Utilities Commission shouldn’t “cut itself off at the knees” by letting Duke avoid full-blown review process, hide information
Duke Energy responded to our insistence for careful examination of the need for a large gas-fired power plant near Asheville by pressing the NC Utilities Commission to fast-track its approval of the controversial project. The project would add nearly 800 megawatts of gas-fired generation capacity to service the western parts of both Carolinas. Duke has committed to closing two coal-fired units at the site, which provided power totaling 174 MW in 2014.
NC WARN and The Climate Times has responded by reminding the Commission that it is required to carefully examine the project by conducting evidentiary hearings that allow expert testimony and cross-examination of Duke officials.
The Commission has broad authority, and in this matter the regulators must assert themselves by declaring Duke’s application not to be complete until after the evidentiary hearing. It can do this without overriding the expedited process spelled out in a new law pushed through by Sen. Tom Apodaca.
Duke’s reply to our motion for a careful process incorrectly implies that Apodaca’s unprecedented law requires the Commission to approve the nearly 800 MW project within 45 days of the application, which Duke could file as early as this Friday.

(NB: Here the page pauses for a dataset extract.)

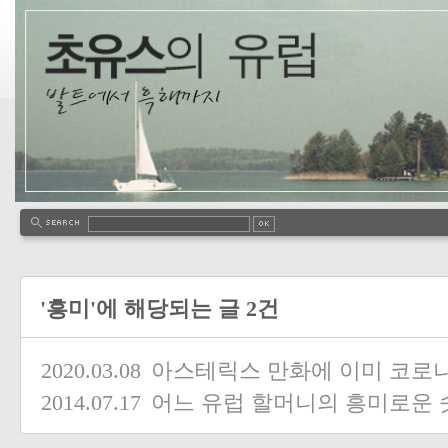
'흥미'에 해당되는 글 2건
2020.03.08
아스테릭스 만화에 이미 코로
2014.07.17
어느 유럽 할머니의 흥미로운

Instead, if the Commission is not able to gather ample information to find the project is in the best interest of customers within 45 days, then it is the Commission’s duty to deny the application.
The last contested case for new generation – for two coal-fired units at Cliffside, NC – took over nine months, and the Commission made sweeping changes to the proposed project after hearing evidence and testimony from the parties and the public, including denying approval of one of the two units.
As NC WARN attorney John Runkle wrote, “The Commission should be examining ways to fulfill its oversight responsibilities over this multi-billion dollar facility, rather than cut itself off at the knees with a narrow interpretation of the session law that grossly compromises the crucial [approval] process.”
NC WARN and The Climate Times have submitted data requests to Duke Energy and are working with several national experts to investigate the costs and impacts of natural gas-fueled power plants.
Duke will be hard-pressed to justify the need for all this generation. In two letters to CEO Lynn Good last fall, the two groups agreed that the coal-burning units must be closed. But we warned that the latest science shows great price volatility with natural gas, and that gas for electricity is even worse than coal in driving the climate crisis due to large amounts of methane leakage throughout drilling and handling of gas.
NC WARN and allies continue urging Attorney General Roy Cooper to use his policing authority to require Duke to phase out coal-fired plants, stop expanding gas, stop blocking competition, and stop limiting the growth of renewables and efficiency measures that can truly decarbonize the Carolinas.